Privées de leurs époux, partis faire fortune à l’étranger, elles se morfondent dans une attente plus ou moins longue. Beaucoup finissent par craquer et les mariages périclitent

 

Les épouses de migrants, dans la zone de Diéma (Région de Kayes), comme se plaisent à dire certaines femmes, attendent, avec pour seule compagnie, l’absence d’époux qui ont choisi d’aller faire fortune, souvent très loin. Le Cercle est une zone de forte migration. Selon les estimations, 80% des jeunes âgés de 18 à 20 ans, tentent de s’expatrier, la plupart du temps, à leurs risques et périls.

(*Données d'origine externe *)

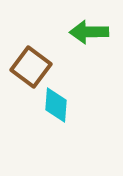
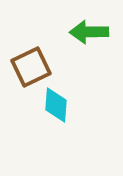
brown square: rotated 27 degrees clockwise
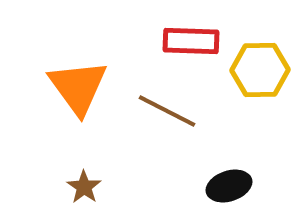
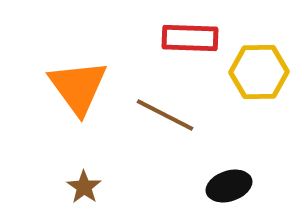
red rectangle: moved 1 px left, 3 px up
yellow hexagon: moved 1 px left, 2 px down
brown line: moved 2 px left, 4 px down
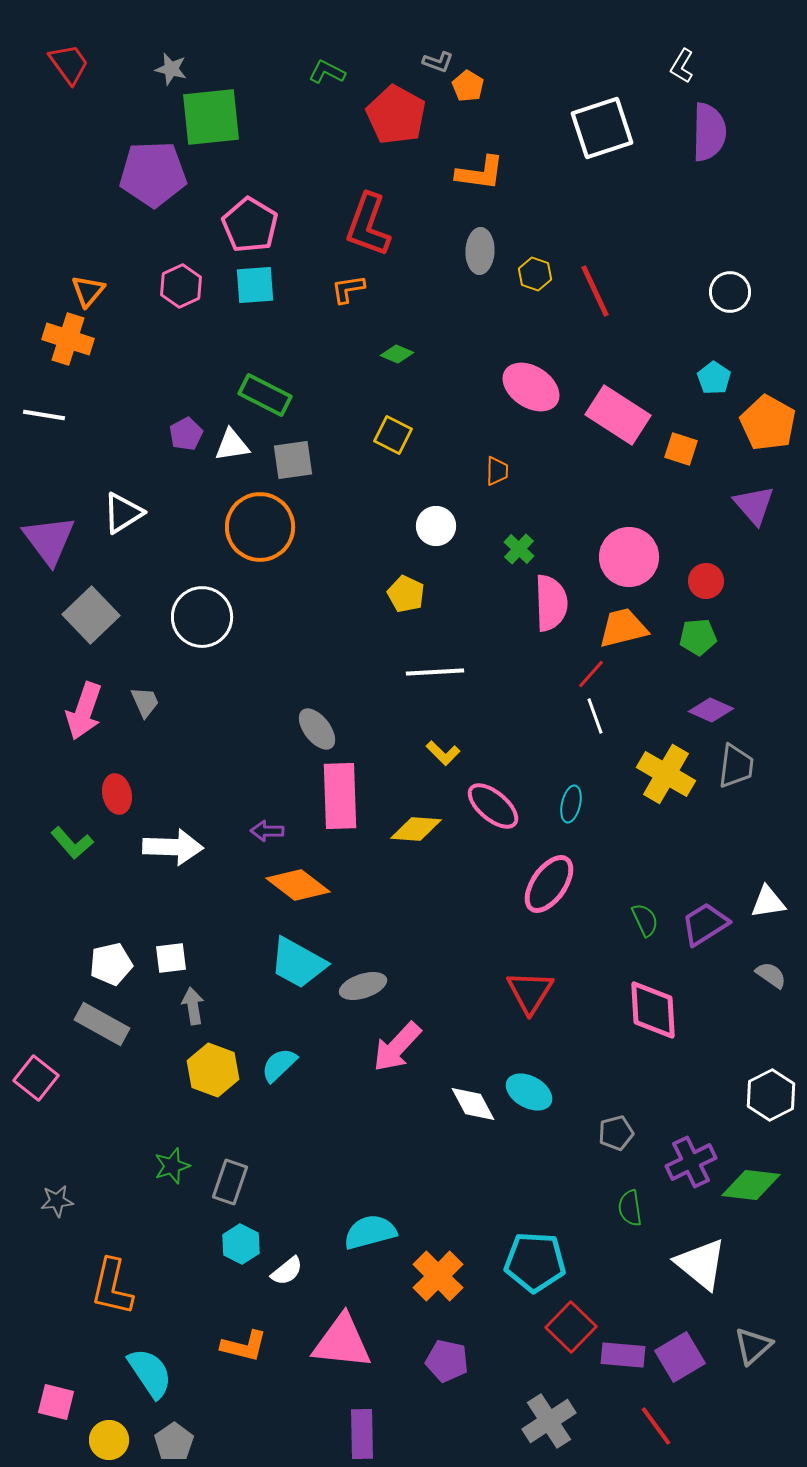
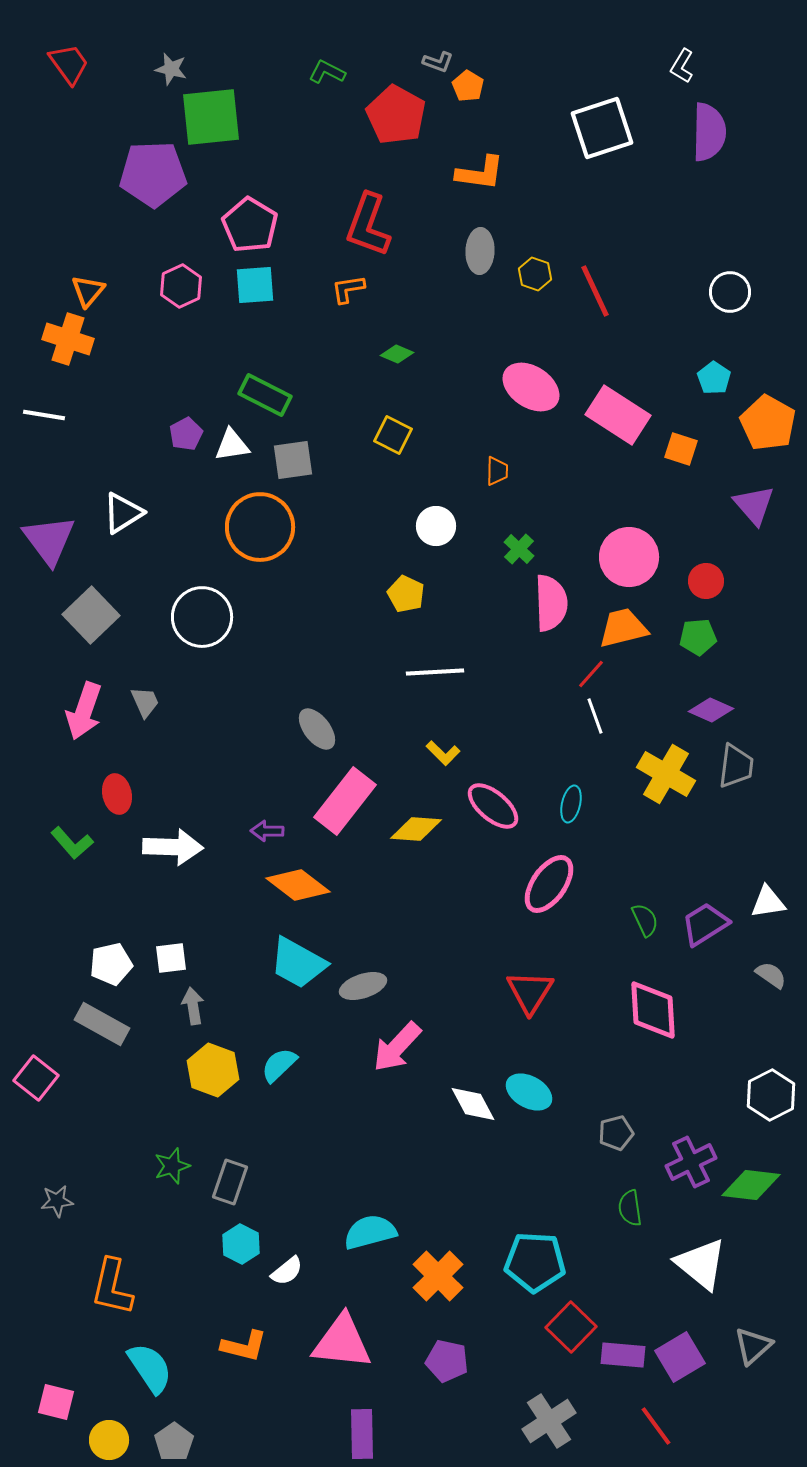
pink rectangle at (340, 796): moved 5 px right, 5 px down; rotated 40 degrees clockwise
cyan semicircle at (150, 1373): moved 5 px up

Les infortunées épouses sont priées de comprendre la situation dans laquelle se trouvent leurs maris expatriés et de s’armer de patience. En réalité, les conditions des migrants sont souvent difficiles à gérer dans les pays d’accueil. Chaque pays de destination a ses principes, ses lois en matière de migration. De nombreux «sans-papiers » peinent à se mettre en règle, à obtenir une carte de séjour, sans laquelle ils ne pourraient se déplacer librement encore moins revenir au pays pour rendre visite à la famille, ni occuper des emplois garantis.

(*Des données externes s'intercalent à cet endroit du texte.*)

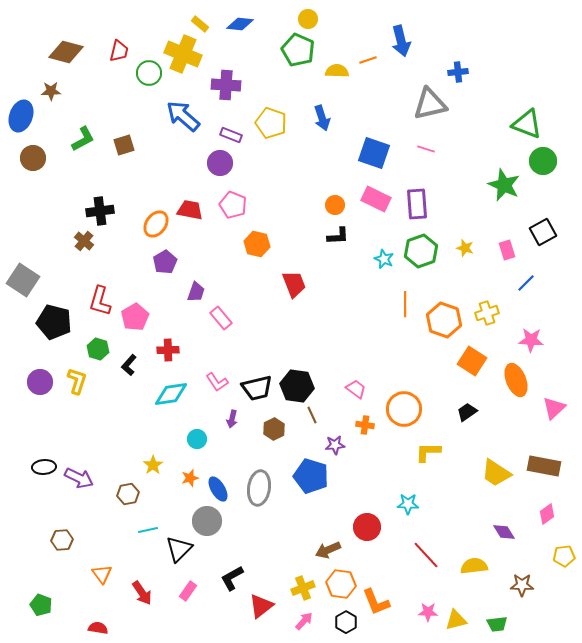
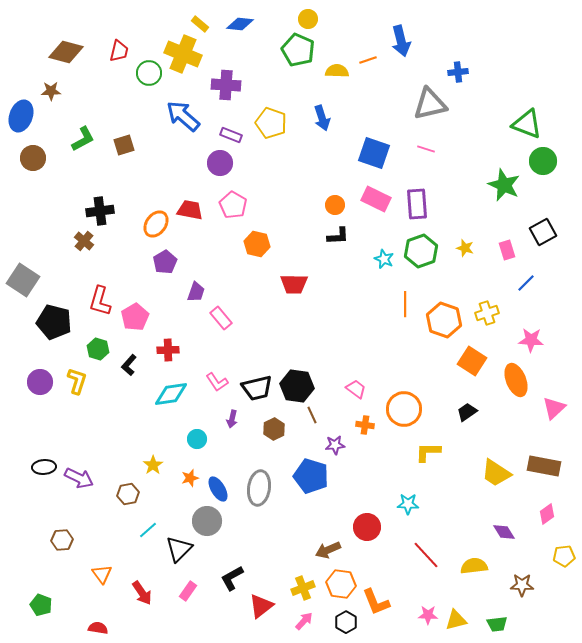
pink pentagon at (233, 205): rotated 8 degrees clockwise
red trapezoid at (294, 284): rotated 112 degrees clockwise
cyan line at (148, 530): rotated 30 degrees counterclockwise
pink star at (428, 612): moved 3 px down
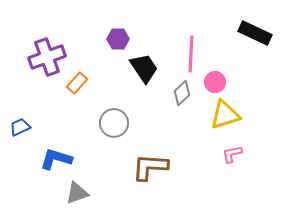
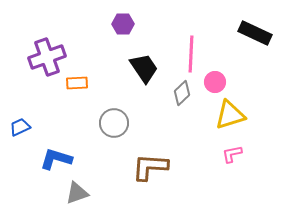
purple hexagon: moved 5 px right, 15 px up
orange rectangle: rotated 45 degrees clockwise
yellow triangle: moved 5 px right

Dans de nombreux villages et hameaux, aujourd’hui, le besoin de bras valides se pose avec acuité. Ces «aventuriers» ont dans la tête qu’après avoir amassé beaucoup d’argent, ils pourront remplir les greniers de leurs parents, financer des microprojets au profit de leurs communautés, à travers, notamment, la construction de mosquées, d’écoles, de centres de santé, la réalisation de forages.

TRADITION DE MOBILITÉ- Dans une zone comme Diéma où la campagne agricole est le plus souvent déficitaire à cause de la rareté des pluies, il est difficile de fixer les jeunes dont la plupart ne disposent d’aucun moyen de subsistance. Les jeunes, qui restent aux côtés de leurs parents et auxquels on colle tous les qualificatifs possibles, sont considérés, au mieux comme des vauriens, au pire comme des ratés. Dans ce milieu, celui qui choisit de rester ne pourra pas trouver femme.

Toutes les filles se détourneront de lui. «S’il est pauvre, se délectent les méchantes langues, c’est sa faute, parce qu’il n’a pas osé se rendre sur la terre des ‘Oreilles rouges’ (Touloblénou)». Parce qu’ils ne sont pas partis, dans la pure tradition soninké de mobilité, ils ne sont pas écoutés dans la société, n’ont aucun pouvoir décisionnel au sein de leur famille.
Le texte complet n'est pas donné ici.